For the Good Walkers - Buying a Backpack: Once your dog understands the rules of the walk and is comfortable walking for the recommended 30 to 45 minutes, add a little extra challenge with a back pack for your dog to carry.
- Basics: When buying a pack you want to look for one that is non-restrictive, waterproof, and has the bags placed over the dog's shoulders.The color and design is up to you and your needs. It is however a good idea to get a brightly colored pack versus a darker one. This way your dog is more visible to you and others around.
- Sizing: Backpacks are based on the weight of the dog and should be bought accordingly. A dog should be able to carry a load that is between 20 and 30% of their weight without a problem. With some short training hikes you can get a better idea of your dog's abilities.
- When fitting your dog for a backpack you will want all the straps tight enough so that you can fit only two fingers through it. If your pack is too tight or too loose it could start to irritate or even injure the dog.
- You want to make sure the bags are carried over the shoulders and not across the back. Make sure your pack does not extend to far down the back. This could cause discomfort or injure the dog.
- Purpose: A good way to start looking for a backpack is to decide on what types of trips you will be taking. If you anticipate heading out for some long weekend hiking trips, there are a few things you want to look for to make the hike easier on you and the dog.
- One really nice feature to have is a pack with a separate harness and pack system. This will allow you can take the pack off while the harness is still attached - handy when you have to cross water or go through a tight spot you can undo the pack without having to let the dog run free!
- For long hiking trips on anything rougher than fleet trails, you may want some padding for underneath the dogs pack. These padding's are usually fleece or fake wool. Long haired dogs may not need as much padding.

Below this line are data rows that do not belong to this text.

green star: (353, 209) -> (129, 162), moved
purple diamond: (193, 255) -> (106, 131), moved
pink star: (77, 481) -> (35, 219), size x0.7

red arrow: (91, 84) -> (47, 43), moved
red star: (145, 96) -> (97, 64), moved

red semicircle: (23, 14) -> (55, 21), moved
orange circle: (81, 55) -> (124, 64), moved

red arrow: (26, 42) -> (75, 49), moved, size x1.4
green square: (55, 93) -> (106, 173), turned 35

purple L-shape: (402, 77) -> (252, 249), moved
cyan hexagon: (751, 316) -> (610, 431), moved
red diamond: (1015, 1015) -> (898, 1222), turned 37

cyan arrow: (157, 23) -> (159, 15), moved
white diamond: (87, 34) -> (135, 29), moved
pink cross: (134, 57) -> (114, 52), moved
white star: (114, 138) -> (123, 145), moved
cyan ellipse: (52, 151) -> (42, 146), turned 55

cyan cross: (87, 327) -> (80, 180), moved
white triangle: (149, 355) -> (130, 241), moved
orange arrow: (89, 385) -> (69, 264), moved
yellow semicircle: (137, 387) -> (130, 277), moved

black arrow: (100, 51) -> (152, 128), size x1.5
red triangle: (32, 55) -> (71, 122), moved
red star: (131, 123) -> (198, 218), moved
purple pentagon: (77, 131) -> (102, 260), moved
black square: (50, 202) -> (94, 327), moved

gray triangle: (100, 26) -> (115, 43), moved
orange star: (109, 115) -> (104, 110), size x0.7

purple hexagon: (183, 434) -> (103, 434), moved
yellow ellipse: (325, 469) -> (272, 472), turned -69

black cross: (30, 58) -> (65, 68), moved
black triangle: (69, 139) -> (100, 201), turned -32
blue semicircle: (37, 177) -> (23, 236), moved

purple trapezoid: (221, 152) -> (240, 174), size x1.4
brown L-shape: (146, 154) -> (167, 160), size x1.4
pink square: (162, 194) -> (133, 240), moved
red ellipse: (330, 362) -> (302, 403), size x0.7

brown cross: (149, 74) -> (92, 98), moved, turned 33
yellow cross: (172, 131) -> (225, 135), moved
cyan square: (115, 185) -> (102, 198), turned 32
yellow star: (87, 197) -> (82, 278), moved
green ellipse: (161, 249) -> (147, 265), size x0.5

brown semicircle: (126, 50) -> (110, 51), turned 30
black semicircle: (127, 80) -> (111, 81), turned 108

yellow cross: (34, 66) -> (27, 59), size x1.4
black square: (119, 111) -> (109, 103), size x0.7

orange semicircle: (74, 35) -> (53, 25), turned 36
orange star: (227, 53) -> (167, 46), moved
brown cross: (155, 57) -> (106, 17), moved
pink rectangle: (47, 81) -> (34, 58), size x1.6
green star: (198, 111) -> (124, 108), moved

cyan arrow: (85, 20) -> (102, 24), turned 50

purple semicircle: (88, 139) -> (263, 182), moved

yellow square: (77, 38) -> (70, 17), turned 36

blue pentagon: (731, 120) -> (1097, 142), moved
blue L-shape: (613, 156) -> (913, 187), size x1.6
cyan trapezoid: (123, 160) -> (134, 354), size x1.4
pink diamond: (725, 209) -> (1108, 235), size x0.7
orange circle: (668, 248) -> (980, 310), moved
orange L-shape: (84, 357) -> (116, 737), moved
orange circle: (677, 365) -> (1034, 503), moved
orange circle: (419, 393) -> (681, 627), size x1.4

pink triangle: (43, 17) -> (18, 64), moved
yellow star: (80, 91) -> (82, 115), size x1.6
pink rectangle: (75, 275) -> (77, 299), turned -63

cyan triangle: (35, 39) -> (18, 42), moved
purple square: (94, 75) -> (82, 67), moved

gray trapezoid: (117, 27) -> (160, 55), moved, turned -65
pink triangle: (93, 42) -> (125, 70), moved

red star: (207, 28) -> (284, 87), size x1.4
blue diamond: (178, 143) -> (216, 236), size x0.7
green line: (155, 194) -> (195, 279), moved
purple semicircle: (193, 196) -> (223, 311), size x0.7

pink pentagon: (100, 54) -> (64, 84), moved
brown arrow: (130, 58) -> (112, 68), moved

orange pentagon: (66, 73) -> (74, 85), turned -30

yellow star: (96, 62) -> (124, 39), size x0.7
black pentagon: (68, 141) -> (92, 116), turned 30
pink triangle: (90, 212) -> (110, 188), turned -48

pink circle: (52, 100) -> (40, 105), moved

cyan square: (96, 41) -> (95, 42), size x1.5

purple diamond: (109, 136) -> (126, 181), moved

- Packing the Dog Pack: When packing your dog's gear you will want to evenly distribute the weight on both sides of the dogs. It is uncomfortable for the dog to have a lopsided pack and can cause unwanted stress on the dog. Pack softer items on the side of the pack to act as extra padding. You will want the heavier items toward the dogs shoulder and lighter items in the back.
- Hiking Essentials: 6-8ft leash, Collar, Quality dog pack, Water, Dish, Dog sweater or emergency blanket, Proof of vaccinations ( some places require proof of vaccinations in order to receive a permit), Tie out chains, Flea collar, Bags to clean up after your dog.
Dogs LOVE to walk and explore. It is in their "blood" to do so! All breeds and sizes enjoy this time to get outside of their territory (that is their yard and home). Sniffing new scents, saying "hi" to another doggie friend, investigating all those new sights and fun sounds, walking is the one thing they deserve at least once a day. So get moving everyone and give your puppy or adult dog their daily walk!